Ka_Meryem

Setting up environment

# List of packages
packages <- c("tidyverse", "infer", "fst") # added any we need here

# Installed packages
new_packages <- packages[!(packages %in% installed.packages()[,"Package"])]
if(length(new_packages)) install.packages(new_packages)

# Loaded the packages
lapply(packages, library, character.only = TRUE)

## ── Attaching core tidyverse packages ──────────────────────── tidyverse 2.0.0 ──
## ✔ dplyr     1.1.4     ✔ readr     2.1.5
## ✔ forcats   1.0.0     ✔ stringr   1.5.1
## ✔ ggplot2   3.4.4     ✔ tibble    3.2.1
## ✔ lubridate 1.9.3     ✔ tidyr     1.3.1
## ✔ purrr     1.0.2     
## ── Conflicts ────────────────────────────────────────── tidyverse_conflicts() ──
## ✖ dplyr::filter() masks stats::filter()
## ✖ dplyr::lag()    masks stats::lag()
## ℹ Use the conflicted package (<http://conflicted.r-lib.org/>) to force all conflicts to become errors

## Warning: package 'infer' was built under R version 4.3.3

## [[1]]
##  [1] "lubridate" "forcats"   "stringr"   "dplyr"     "purrr"     "readr"    
##  [7] "tidyr"     "tibble"    "ggplot2"   "tidyverse" "stats"     "graphics" 
## [13] "grDevices" "utils"     "datasets"  "methods"   "base"     
## 
## [[2]]
##  [1] "infer"     "lubridate" "forcats"   "stringr"   "dplyr"     "purrr"    
##  [7] "readr"     "tidyr"     "tibble"    "ggplot2"   "tidyverse" "stats"    
## [13] "graphics"  "grDevices" "utils"     "datasets"  "methods"   "base"     
## 
## [[3]]
##  [1] "fst"       "infer"     "lubridate" "forcats"   "stringr"   "dplyr"    
##  [7] "purrr"     "readr"     "tidyr"     "tibble"    "ggplot2"   "tidyverse"
## [13] "stats"     "graphics"  "grDevices" "utils"     "datasets"  "methods"  
## [19] "base"

# Read french data file to be used on this HW
france_data <- read.fst("france_data.fst")

Task 1

Based on the recoding of lrscale for “left” and “right” and omitting “moderates” (see Tutorial 4), and educ.ba from this tutorial, do the long form coding for Chi-Square. Using the steps outlined in the tutorial, first generate the tables of expected proportions and frequencies. Determine and interpret the critical value for independence. Finally, determine and interpret both the Pearson’s chi-squared statistic and the p-value. Discuss main takeaways.
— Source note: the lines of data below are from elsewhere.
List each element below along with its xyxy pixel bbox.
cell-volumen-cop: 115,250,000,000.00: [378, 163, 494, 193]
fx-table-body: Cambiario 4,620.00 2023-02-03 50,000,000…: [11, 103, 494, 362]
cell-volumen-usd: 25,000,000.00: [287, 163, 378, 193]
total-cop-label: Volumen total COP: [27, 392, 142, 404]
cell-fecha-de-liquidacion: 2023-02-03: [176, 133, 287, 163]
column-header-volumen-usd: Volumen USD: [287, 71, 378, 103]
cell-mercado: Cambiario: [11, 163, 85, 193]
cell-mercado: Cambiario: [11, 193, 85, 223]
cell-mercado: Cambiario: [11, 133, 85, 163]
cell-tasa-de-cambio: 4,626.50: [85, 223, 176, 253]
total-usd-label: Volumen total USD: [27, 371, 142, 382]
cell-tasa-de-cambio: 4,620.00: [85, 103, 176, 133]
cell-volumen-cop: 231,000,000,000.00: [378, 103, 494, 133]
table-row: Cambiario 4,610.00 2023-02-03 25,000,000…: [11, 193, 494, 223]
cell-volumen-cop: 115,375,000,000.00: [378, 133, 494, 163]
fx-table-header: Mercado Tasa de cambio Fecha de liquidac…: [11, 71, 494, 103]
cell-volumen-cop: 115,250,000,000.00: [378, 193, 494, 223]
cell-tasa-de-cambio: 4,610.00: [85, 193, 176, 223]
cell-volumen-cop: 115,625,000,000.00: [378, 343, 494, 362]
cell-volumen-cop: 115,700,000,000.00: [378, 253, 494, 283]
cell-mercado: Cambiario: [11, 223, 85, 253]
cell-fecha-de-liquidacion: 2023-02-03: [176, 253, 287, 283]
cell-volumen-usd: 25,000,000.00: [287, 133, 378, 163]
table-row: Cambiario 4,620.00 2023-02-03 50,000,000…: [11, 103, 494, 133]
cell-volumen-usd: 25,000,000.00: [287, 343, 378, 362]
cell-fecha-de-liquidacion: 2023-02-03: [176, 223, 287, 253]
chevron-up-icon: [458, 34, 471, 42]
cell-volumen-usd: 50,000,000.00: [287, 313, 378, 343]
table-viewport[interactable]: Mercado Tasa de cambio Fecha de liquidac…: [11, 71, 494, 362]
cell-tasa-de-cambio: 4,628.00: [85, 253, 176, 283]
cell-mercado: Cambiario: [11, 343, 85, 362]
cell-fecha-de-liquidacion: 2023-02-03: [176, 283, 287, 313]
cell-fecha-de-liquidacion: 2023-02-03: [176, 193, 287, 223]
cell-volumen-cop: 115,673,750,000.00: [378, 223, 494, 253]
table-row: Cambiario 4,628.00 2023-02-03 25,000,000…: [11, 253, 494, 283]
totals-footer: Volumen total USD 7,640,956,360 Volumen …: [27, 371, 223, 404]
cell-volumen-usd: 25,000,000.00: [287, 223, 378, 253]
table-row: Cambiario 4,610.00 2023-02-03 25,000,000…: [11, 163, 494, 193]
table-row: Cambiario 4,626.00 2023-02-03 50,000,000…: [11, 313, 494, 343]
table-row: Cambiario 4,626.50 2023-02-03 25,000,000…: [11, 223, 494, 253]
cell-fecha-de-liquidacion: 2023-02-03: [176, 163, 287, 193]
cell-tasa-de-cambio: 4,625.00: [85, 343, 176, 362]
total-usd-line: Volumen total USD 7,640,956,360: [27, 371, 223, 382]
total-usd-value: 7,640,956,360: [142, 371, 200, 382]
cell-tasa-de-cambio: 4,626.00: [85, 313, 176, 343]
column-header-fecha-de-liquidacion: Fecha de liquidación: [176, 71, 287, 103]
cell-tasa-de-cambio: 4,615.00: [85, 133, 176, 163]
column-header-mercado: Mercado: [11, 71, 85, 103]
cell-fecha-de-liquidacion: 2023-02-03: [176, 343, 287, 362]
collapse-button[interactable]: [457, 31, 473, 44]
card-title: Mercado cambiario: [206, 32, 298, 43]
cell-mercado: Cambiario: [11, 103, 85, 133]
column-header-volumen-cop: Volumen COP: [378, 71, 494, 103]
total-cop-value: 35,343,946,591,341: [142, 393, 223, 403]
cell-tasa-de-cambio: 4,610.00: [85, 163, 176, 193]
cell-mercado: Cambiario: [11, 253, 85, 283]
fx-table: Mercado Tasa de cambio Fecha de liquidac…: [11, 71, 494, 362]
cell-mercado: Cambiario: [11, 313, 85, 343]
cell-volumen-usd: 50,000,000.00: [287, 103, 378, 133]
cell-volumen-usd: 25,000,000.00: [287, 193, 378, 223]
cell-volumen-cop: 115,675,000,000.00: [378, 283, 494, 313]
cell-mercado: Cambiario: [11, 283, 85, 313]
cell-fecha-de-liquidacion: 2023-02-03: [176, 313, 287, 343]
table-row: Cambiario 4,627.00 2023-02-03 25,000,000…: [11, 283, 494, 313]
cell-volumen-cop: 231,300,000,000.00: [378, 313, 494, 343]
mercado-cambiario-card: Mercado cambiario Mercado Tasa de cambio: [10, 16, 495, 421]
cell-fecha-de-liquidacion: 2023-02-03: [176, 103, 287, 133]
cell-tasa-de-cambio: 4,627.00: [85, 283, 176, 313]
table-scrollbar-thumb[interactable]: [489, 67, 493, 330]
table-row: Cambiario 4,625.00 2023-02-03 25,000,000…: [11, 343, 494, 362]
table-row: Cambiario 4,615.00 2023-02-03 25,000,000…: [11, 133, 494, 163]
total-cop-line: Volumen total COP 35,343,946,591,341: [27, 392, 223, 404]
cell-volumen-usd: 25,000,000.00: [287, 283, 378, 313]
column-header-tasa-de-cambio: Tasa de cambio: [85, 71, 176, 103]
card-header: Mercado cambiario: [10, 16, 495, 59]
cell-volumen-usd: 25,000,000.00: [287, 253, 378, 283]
Filtering to country, recoding and cleaning variables of interest

france_data <- france_data %>%

  # Recoding lrscale into a new variable ID
  mutate(
    ID = case_when(
      lrscale %in% 0:3 ~ "Left",          # Values 0 to 3 in 'lrscale' are categorized as "Left"
      lrscale %in% 7:10 ~ "Right",        # Values 7 to 10 in 'lrscale' are categorized as "Right"
      lrscale %in% 4:6 ~ NA_character_,      # Values 4 to 6 in 'lrscale' are categorized as "Moderate but we want to omit them so set them to NA"
      lrscale %in% c(77, 88, 99) ~ NA_character_,   # Values 77, 88, 99 in 'lrscale' are set as NA
      TRUE ~ as.character(lrscale)
    ),
    # Recoding clsprty and cleaning trstplt
    clsprty = case_when(
      clsprty == 1 ~ "Yes",  # Recode 1 to "Yes"
      clsprty == 2 ~ "No",   # Recode 2 to "No"
      clsprty %in% c(7, 8, 9) ~ NA_character_,  # Handle other specific cases where you want to set it as NA
      TRUE ~ as.character(clsprty)  # Keep other values as-is but ensure they are characters
    ),
    trstplt = ifelse(trstplt %in% c(77, 88, 99), NA, trstplt),
    
    # Recoding gender
    gndr = case_when(
      gndr == 1 ~ "Male",
      gndr == 2 ~ "Female",
      gndr == 9 ~ NA_character_,
      TRUE ~ as.character(gndr)
    ),

    # Recoding education with case_when for consistency
    educ.ba = case_when(
      essround < 5 & edulvla == 5 ~ "BA or more",
      essround >= 5 & edulvlb > 600 ~ "BA or more",
      TRUE ~ "No BA"
    )
  ) %>%
  # Ensure all NAs are handled uniformly
  mutate(
    edulvla = ifelse(edulvla %in% c(77, 88), NA_integer_, edulvla),
    edulvlb = ifelse(edulvlb %in% c(5555, 7777, 8888), NA_integer_, edulvlb),
    educ.ba = as.character(educ.ba)  # Force educ.ba to be treated as character
  )

unique(france_data$ID)

## [1] "Left"  NA      "Right"

# Removing NAs
france_data <- france_data %>% filter(!is.na(ID))

# Checking
unique(france_data$ID)

## [1] "Left"  "Right"

To “do the long form coding for Chi-Square” :

## Not necessary, but always good to rename when doing operations so you can backtrack to clean dataset
tab_dat <- france_data

# Create a crosstable and save it into the object mytab
mytab <- table(tab_dat$ID, tab_dat$educ.ba)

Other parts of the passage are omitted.